GUWAHATI The conservation status of India’s only ape was a cause for concern at a global event on gibbons held a week ago in China.
Gibbons, the smallest and fastest of all apes, live in tropical and subtropical forests in the southeastern part of Asia. The hoolock gibbon, unique to India’s northeast, is one of 20 species of gibbons on Earth.
The estimated population of hoolock gibbons is 12,000.

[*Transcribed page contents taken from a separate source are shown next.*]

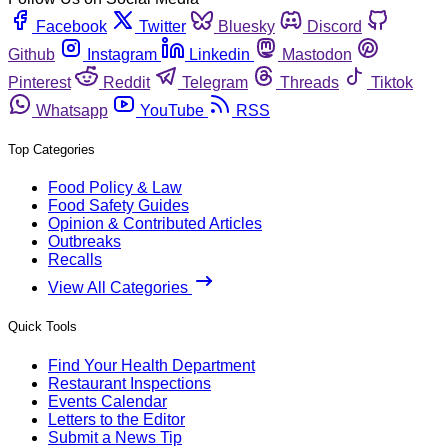
Facebook
Twitter
Bluesky
Discord
Github
Instagram
Linkedin
Mastodon
Pinterest
Reddit
Telegram
Threads
Tiktok
Whatsapp
YouTube
RSS
Top Categories
Food Policy & Law
Food Safety Guides
Opinion & Contributed Articles
Outbreaks
Recalls
View All Categories
Quick Tools
Find Your Health Department
Restaurant Inspections
Events Calendar
Letters to the Editor
Submit a News Tip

“Like all apes, they are extremely intelligent, with distinct personalities and strong family bonds. Unfortunately, the current conservation status of gibbon species is alarming – all 20 species are at a high risk of extinction. Since 1900, gibbon distribution and populations have declined dramatically, with only small populations in tropical rainforests,” the Global Gibbon Network (GGN), which had its first meeting at Haikou in China’s Hainan province from July 7-9, said.
Dilip Chetry, a senior primatologist who heads the primate research and conservation division at Aaranyak, an Assam-based non-profit conservation organisation, gave an account of the conservation status of the hoolock gibbon in India.
The hoolock gibbon faces threat primarily from the felling of trees for infrastructure projects.
“GGN was founded with a vision to safeguard and conserve a key element of Asia’s unique natural heritage — the singing gibbon and their habitats, by promoting participatory conservation policies, legislations, and actions,” Dr. Chetry said.
Aaranyak, he said, was one of the 15 founding organisations of the GGN from seven countries.
One species, not two
American naturalist R. Harlan was the first to describe the hoolock gibbon, characterised by their vigorous vocal displays, from Assam in 1834.
Over the decades, zoologists thought the northeast housed two species of the ape — the eastern hoolock gibbon (Hoolock leuconedys) found in a specific region of Arunachal Pradesh and the western hoolock gibbon (Hoolock hoolock) distributed elsewhere in the northeast.
A study led by Hyderabad-based Centre for Cellular and Molecular Biology (CCMB) in 2021 proved through genetic analysis that there is only one species of ape in India. It debunked earlier research that the eastern hoolock gibbon was a separate species based on the colour of its coat.
The CCMB study concluded that two populations of the western hoolock gibbon and the assumed eastern hoolock gibbon split 1.48 million years ago. It also estimated that the gibbon divergence from a common ancestor occurred 8.38 million years ago.
However, the Red List maintained by the International Union for Conservation of Nature categorises the western hoolock gibbon as endangered and the eastern hoolock gibbon as vulnerable.